Tufted angioma is a benign vascular tumor whose pathogenesis is unknown. Endothelial cells in tufted angioma express the lymphatic marker Prox-1, indicating their lymphatic origin or differentiation [219]. As has been noted previously, patients with tufted angioma may develop Kasabach–Merritt syndrome, which is a potentially life-threatening condition of thrombocytopenia, coagulopathy, and purpura. It has been postulated that the abnormal and convoluted vascular architecture in tufted angioma results in turbulent blood flow, thus promoting platelet trapping, platelet activation, and consumptive coagulopathy within the abnormal vasculature [212].

Kaposiform hemangioendothelioma (KHE) is a locally aggressive vascular neoplasm according to the current International Society for the Study of Vascular Anomalies (ISSVA) classification of vascular anomalies [56]. It mainly affects infants and children, although it may occasionally present in adulthood [220, 221]. KHE usually presents as firm violaceous nodules or plaques on the extremities or upper trunk (Fig. 21.32) [220, 222]. Rarely, they may involve visceral organs or bone

Similar to tufted angioma, KHE can be associated with Kasabach–Merritt syndrome [212]. Patients with Kasabach–Merritt syndrome typically present with a rapidly enlarging tumor mass in the setting of severe thrombocytopenia and coagulopathy. Disease management depends on the location and extent of the lesion. Although surgical excision is the definitive treatment, the location and large size of many lesions precludes complete resection. Medical treatment has historically included systemic steroids, interferon, and chemotherapeutic agents such as vincristine. Recent studies have provided evidence that rapamycin (sirolimus), an inhibitor of the mammalian target of rapamycin , is a new effective therapy for KHE [223, 224].

KHE is comprised of diffuse nodular proliferations of slit-like vessels surrounded by endothelial cells (Figs. 21.33 and 21.34).

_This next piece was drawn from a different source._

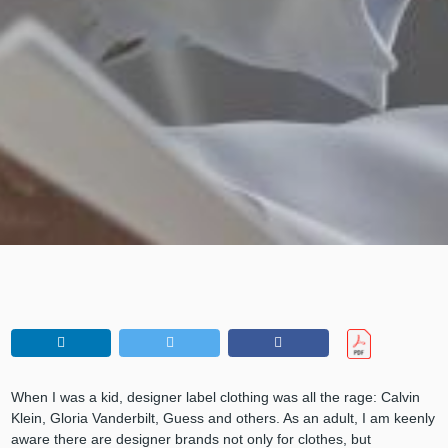
When I was a kid, designer label clothing was all the rage: Calvin
Klein, Gloria Vanderbilt, Guess and others. As an adult, I am keenly
aware there are designer brands not only for clothes, but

In some areas, the vessels are well formed, whereas in other areas, the vessels are poorly formed and have an infiltrative growth pattern, strongly mimicking Kaposi’s sarcoma [222]. Areas of dense cellularity comprised of endothelial cells and pericytes, and no apparent vascular differentiation may also be encountered. These areas may have a glomeruloid growth pattern [225]. Cytologic atypia is slight, and mitoses are infrequent and without atypical forms [226] (Fig. 21.35). Hemosiderin and hemorrhage are present in some cases [226]. These tumors occupy the entire dermis and can extend into the subcutaneous fat. Lateral and deep to the central tumor, large malformed lymphatic channels are present in more than half of the described cases [222, 225, 226]. Immunostaining shows that the neoplastic cell population consists of lymphatic endothelial cells as evidenced by focal staining with the lymphatic marker D2-40 [225](Figs. 21.36 and 21.37). KHE is often associated with Kasabach–Merritt syndrome, and extensive intravascular thrombus formation is observed in such cases [222]. The tumor has a propensity for local recurrence and persistence, although distant metastasis appears to be uncommon [216, 225, 227].